Guest Post by Alisi Tulua
It is hard to unpack the debilitating sadness and frustration I felt watching the HBO series Jonah from Tonga; so hard that it took me a long time to write this down. I imagine that the same is felt by my fellow Tongan brothers and sisters who have watched the show.
I am Tongan. I was born and raised in Tonga and grew up here in America. What does that mean exactly? It means that I was raised fully immersed in the sanctity of respect, humility, and love that fostered a home of over twenty brothers, sisters, mothers, fathers, and grandparents.
The Tongan language emphasizes the closeness of our relations to one another by the nonexistence of Tongan words for cousin, aunt, or uncle; you are brothers and sisters with mothers, fathers, and grandparents that raise you with core values that hold you closely as a community unit that is family. These relationships are woven so tightly that the sanctity of that closeness holds us accountable to respecting each other at all costs. Understanding our closeness defines how we treat one another, how we treat others outside of our culture, and how strongly we hold on to a community centered in the Tongan identity; even outside of our homelands.
Jonah from Tonga defiles the core values of our Tongan culture and rips apart the fabric that holds us together as a family; as a community. Its vile depiction of our relationships with each other as brothers and sisters, as children of our parents, as members of a larger community, ravishes the sanctity of this respect.
While I cry alongside the larger American community about the brown-facing that misappropriates our identity, my bones are broken, my heart ripped out, and my voice muted because this show violates our culture in a way that feels like being physically violated. Its explicit nature restricts any discussions within my family and its false depiction of Tonganess nulls any analysis. Its mainstream reach is scary because of its ability to define who Tongans are in the eyes of outside communities. Worst of all, its mainstream broadcast normalizes this as Tonganess to the 43% of our community that are youth and didn’t have the privilege of being immersed in the core teachings of Tongan culture.

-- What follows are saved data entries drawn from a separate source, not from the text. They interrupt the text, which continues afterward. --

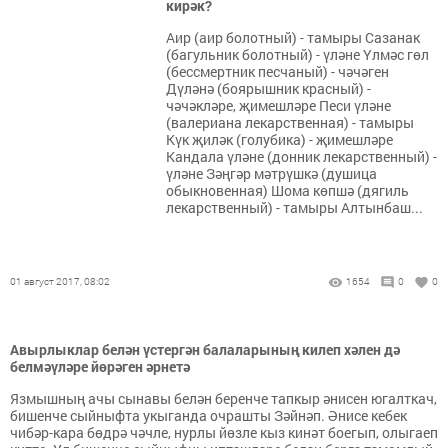
кирәк?
Аир (аир болотный) - тамыры Сазанак
(багульник болотный) - үләне Үлмәс гөл
(бессмертник песчаный) - чәчәген
Дүләнә (боярышник красный) -
чәчәкләре, җимешләре Песи үләне
(валериана лекарственная) - тамыры
Күк җиләк (голубика) - җимешләре
Кандала үләне (донник лекарственный) -
үләне Зәңгәр мәтрүшкә (душица
обыкновенная) Шома көпшә (дягиль
лекарственный) - тамыры Алтынбаш...
01 август 2017, 08:02
1654
0
0
Авырлыклар белән үстергән балаларының килеп хәлен дә
белмәүләре йөрәген әрнетә
Язмышның ачы сынавы белән беренче тапкыр әнисен югалткач,
бишенче сыйныфта укыганда очрашты Зәйнәп. Әнисе кебек
чибәр-кара бөдрә чәчле, нурлы йөзле кыз кинәт боегып, олыгаеп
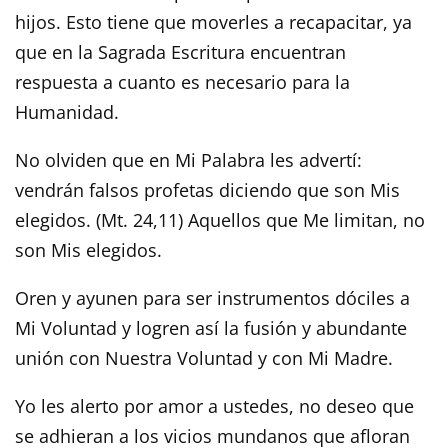
hijos. Esto tiene que moverles a recapacitar, ya
que en la Sagrada Escritura encuentran
respuesta a cuanto es necesario para la
Humanidad.
No olviden que en Mi Palabra les advertí:
vendrán falsos profetas diciendo que son Mis
elegidos. (Mt. 24,11) Aquellos que Me limitan, no
son Mis elegidos.
Oren y ayunen para ser instrumentos dóciles a
Mi Voluntad y logren así la fusión y abundante
unión con Nuestra Voluntad y con Mi Madre.
Yo les alerto por amor a ustedes, no deseo que
se adhieran a los vicios mundanos que afloran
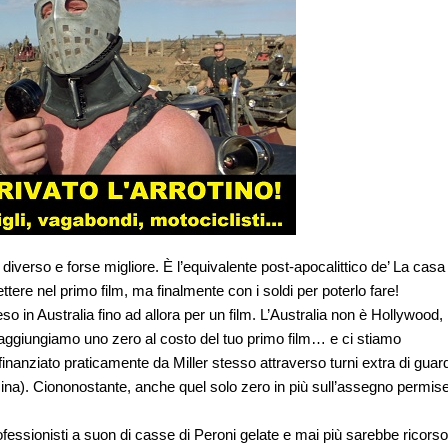
diverso e forse migliore. È l’equivalente post-apocalittico de’
La casa
ttere nel primo film, ma finalmente con i soldi per poterlo fare!
so in Australia fino ad allora per un film. L’Australia non è Hollywood,
“aggiungiamo uno zero al costo del tuo primo film… e ci stiamo
nanziato praticamente da Miller stesso attraverso turni extra di guar
ina). Ciononostante, anche quel solo zero in più sull’assegno permis
.
ofessionisti a suon di casse di Peroni gelate e mai più sarebbe ricorso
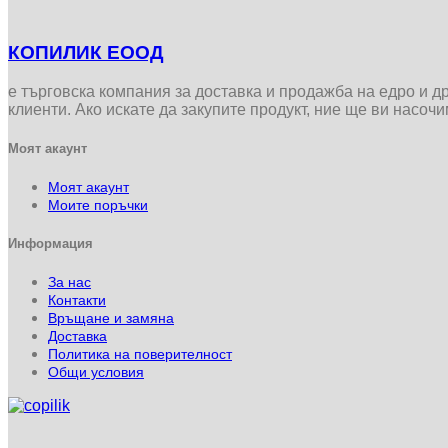
КОПИЛИК ЕООД
е търговска компания за доставка и продажба на едро и 
клиенти. Ако искате да закупите продукт, ние ще ви насоч
Моят акаунт
Моят акаунт
Моите поръчки
Информация
За нас
Контакти
Връщане и замяна
Доставка
Политика на поверителност
Общи условия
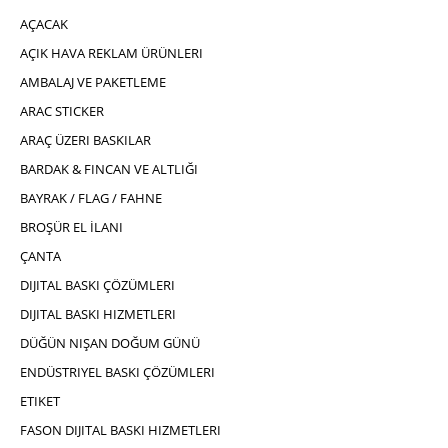
AÇACAK
AÇIK HAVA REKLAM ÜRÜNLERI
AMBALAJ VE PAKETLEME
ARAC STICKER
ARAÇ ÜZERI BASKILAR
BARDAK & FINCAN VE ALTLIĞI
BAYRAK / FLAG / FAHNE
BROŞÜR EL İLANI
ÇANTA
DIJITAL BASKI ÇÖZÜMLERI
DIJITAL BASKI HIZMETLERI
DÜĞÜN NIŞAN DOĞUM GÜNÜ
ENDÜSTRIYEL BASKI ÇÖZÜMLERI
ETIKET
FASON DIJITAL BASKI HIZMETLERI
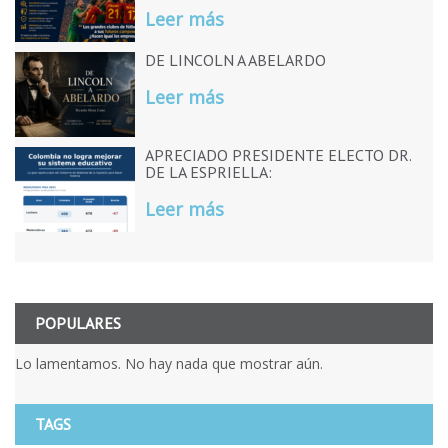
Leer más
DE LINCOLN A ABELARDO
Leer más
APRECIADO PRESIDENTE ELECTO DR.
DE LA ESPRIELLA:
Leer más
POPULARES
Lo lamentamos. No hay nada que mostrar aún.
TAGS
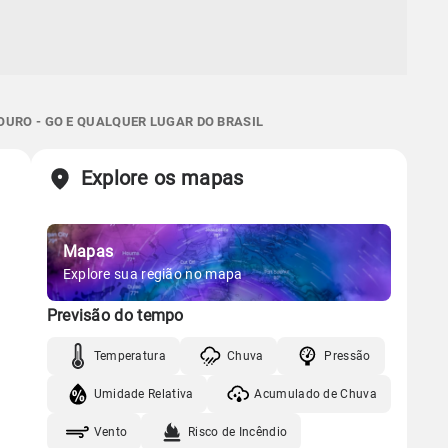
OURO - GO E QUALQUER LUGAR DO BRASIL
Explore os mapas
Mapas
Explore sua região no mapa
Previsão do tempo
Temperatura
Chuva
Pressão
Umidade Relativa
Acumulado de Chuva
Vento
Risco de Incêndio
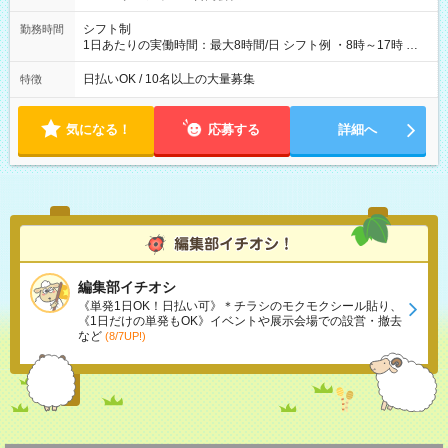
シフト制
勤務時間
1日あたりの実働時間：最大8時間/日 シフト例 ・8時～17時 ・
12時～21時
日払いOK / 10名以上の大量募集
特徴
気になる！
応募する
詳細へ
編集部イチオシ
《単発1日OK！日払い可》＊チラシのモクモクシール貼り、
《1日だけの単発もOK》イベントや展示会場での設営・撤去
など
(8/7UP!)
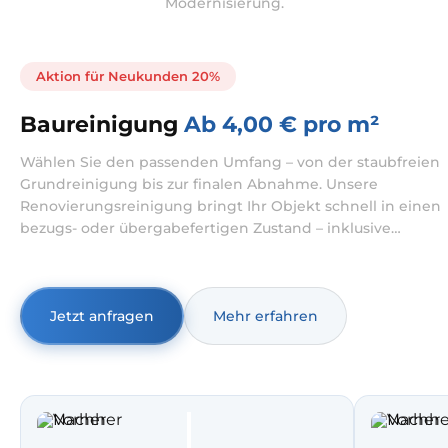
Modernisierung.
Aktion für Neukunden 20%
Baureinigung
Ab 4,00 € pro m²
Wählen Sie den passenden Umfang – von der staubfreien
Grundreinigung bis zur finalen Abnahme. Unsere
Renovierungsreinigung bringt Ihr Objekt schnell in einen
bezugs- oder übergabefertigen Zustand – inklusive
gründlicher Entfernung von Bau- und Feinstaub. Typisch
ist das ideal für Wohnungsreinigung nach Renovierung,
Hausreinigung nach Renovierung und Büroreinigung
nach Renovierung.
Jetzt anfragen
Mehr erfahren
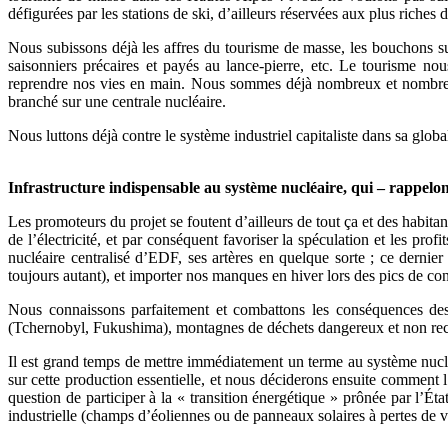
défigurées par les stations de ski, d’ailleurs réservées aux plus riches
Nous subissons déjà les affres du tourisme de masse, les bouchons sur
saisonniers précaires et payés au lance-pierre, etc. Le tourisme n
reprendre nos vies en main. Nous sommes déjà nombreux et nombreuse
branché sur une centrale nucléaire.
Nous luttons déjà contre le système industriel capitaliste dans sa globa
Infrastructure indispensable au système nucléaire, qui – rappelons
Les promoteurs du projet se foutent d’ailleurs de tout ça et des habita
de l’électricité, et par conséquent favoriser la spéculation et les pr
nucléaire centralisé d’EDF, ses artères en quelque sorte ; ce dernie
toujours autant), et importer nos manques en hiver lors des pics de 
Nous connaissons parfaitement et combattons les conséquences des nu
(Tchernobyl, Fukushima), montagnes de déchets dangereux et non recyc
Il est grand temps de mettre immédiatement un terme au système nucléai
sur cette production essentielle, et nous déciderons ensuite comment l’
question de participer à la « transition énergétique » prônée par l’É
industrielle (champs d’éoliennes ou de panneaux solaires à pertes de v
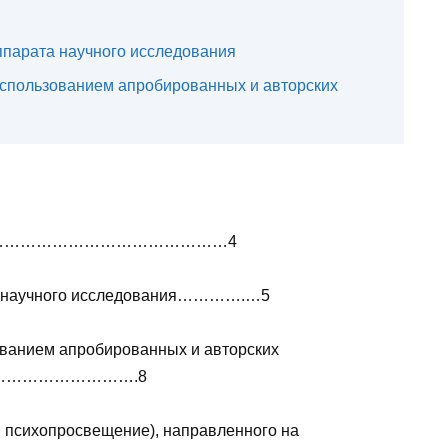
аппарата научного исследования
 использованием апробированных и авторских
…………………………………………4
ата научного исследования………….…5
зованием апробированных и авторских
……………………….8
, психопросвещение), направленного на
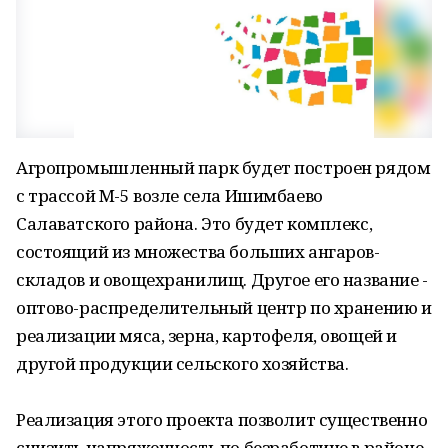
Агропромышленный парк будет построен рядом
с трассой М-5 возле села Ишимбаево
Салаватского района. Это будет комплекс,
состоящий из множества больших ангаров-
складов и овощехранилищ. Другое его название -
оптово-распределительный центр по хранению и
реализации мяса, зерна, картофеля, овощей и
другой продукции сельского хозяйства.
Реализация этого проекта позволит существенно
снизить напряженность по безработице в районе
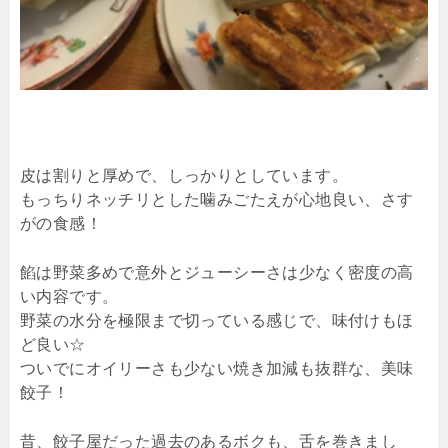
皮は割りと厚めで、しっかりとしています。
もっちりネッチリとした噛みごたえが心地良い、さす
がの食感！
餡は野菜多めで意外とジューシーさは少なく密度の高
い内容です。
野菜の水分を極限まで切っている感じで、味付けもほ
ど良い☆
ついでにオイリーさも少ない焼き加減も抜群な、美味
餃子！
昔、餃子屋だった過去のあるボクも、舌を巻きまし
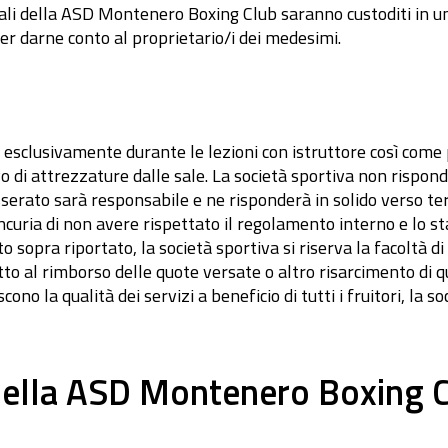
cali della ASD Montenero Boxing Club saranno custoditi in un 
ver darne conto al proprietario/i dei medesimi.
d esclusivamente durante le lezioni con istruttore così come
vo di attrezzature dalle sale. La società sportiva non rispon
serato sarà responsabile e ne risponderà in solido verso ter
ncuria di non avere rispettato il regolamento interno e lo st
opra riportato, la società sportiva si riserva la facoltà d
ritto al rimborso delle quote versate o altro risarcimento di q
no la qualità dei servizi a beneficio di tutti i fruitori, la so
ella ASD Montenero Boxing Cl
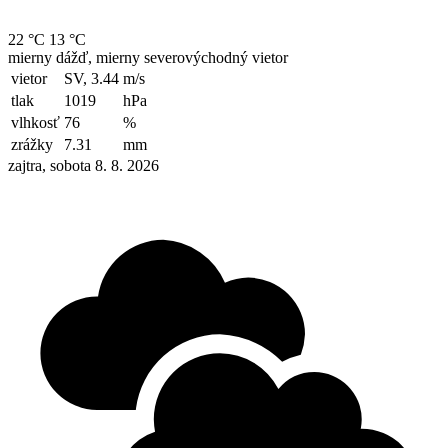
22 °C
13 °C
mierny dážď, mierny severovýchodný vietor
vietor
SV, 3.44
m/s
tlak
1019
hPa
vlhkosť
76
%
zrážky
7.31
mm
zajtra, sobota 8. 8. 2026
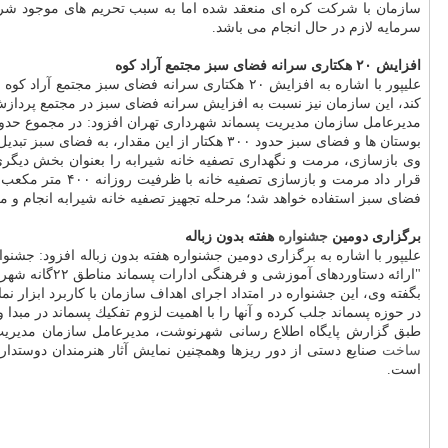
سازمان با شركت كره ای منعقد شده اما به سبب تحریم های موجود شرك
سرمایه لازم در حال انجام می باشد.
افزایش ۲۰ هكتاری سرانه فضای سبز مجتمع آراد كوه
علیپور با اشاره به افزایش ۲۰ هكتاری سرانه فض
كند، این سازمان نیز نسبت به افزایش سرانه فضای سبز در مجتمع پردازش و
بوستان ها و فضای سبز حدود ۳۰۰ هكتار از این مقدار، به فضای سبز تبدیل و افزایش فضای سبز تا رسیدن به هدف برنامه ریزی شده با در نظر گرفتن تامین آب مورد نیاز آن در دستور كار این سازمان قرار دارد.
وی بازسازی، مرمت و نگهداری تصفیه خانه شیرابه را بعنوان بخش دیگری 
قرار داد مرمت و
فضای سبز استفاده خواهد شد؛ مرحله تجهیز تصفیه خانه شیرابه انجام و م
برگزاری دومین
جشنواره
هفته بدون زباله
علیپور با اشاره به برگزاری دومین جشنواره هفته بدون زباله افزود: جشنو
"ارائه دستاوردهای آموزشی و فرهنگی ادارات پسماند مناطق ۲۲گانه شهر تهران" بامداد روز ۸ اردیبهشت ماه سال ۹۷ در محل بوستان لاله با مشاركت ادارات مدیریت پسماند مناطق ۲۲ گانه راه اندازی شد.
بگفته وی، این جشنواره در امتداد اجرای اهداف سازمان با كاربرد ابزار
در حوزه پسماند جلب كرده و آنها را با اهمیت لزوم تفكیك پسماند در مبدا 
طبق گزارش پایگاه اطلاع رسانی شهرنوشت، مدیرعامل سازمان مدیریت پس
ساخت
صنایع دستی از دور ریزها وهمچنین نمایش آثار هنرمندان دوستدار
است.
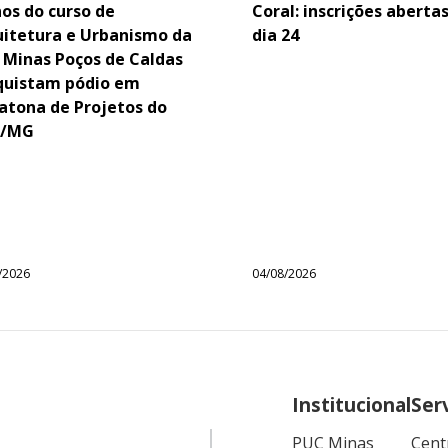
os do curso de
Coral: inscrições aberta
uitetura e Urbanismo da
dia 24
 Minas Poços de Caldas
quistam pódio em
atona de Projetos do
/MG
/2026
04/08/2026
Institucional
Ser
PUC Minas
Cent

I came across Jonah from Tonga as I was scrolling through the TV listing at my parents’ house this weekend. My parents were sitting right behind me as I pressed the remote so hard to advance the listing past the show. I felt so much shame fill my face as my mother asked me why that show had Tonga in its title. I couldn’t bring myself to show her, much less explain to her, what the show was about.
"Tamai mo Fa’e (Dad and Mom), you didn’t sacrifice your life across the ocean dreaming greatness for us, for your dreams to be so disgustingly depicted for the world to believe through this show.” Jonah from Tonga IS NOT Tongan.
Alisi Tulua is a community organizer who lives in Los Angeles. She was born and raised in Tonga and grew up in Monterey, California. She holds a M.S. and B.S. degrees from the University of California, San Diego.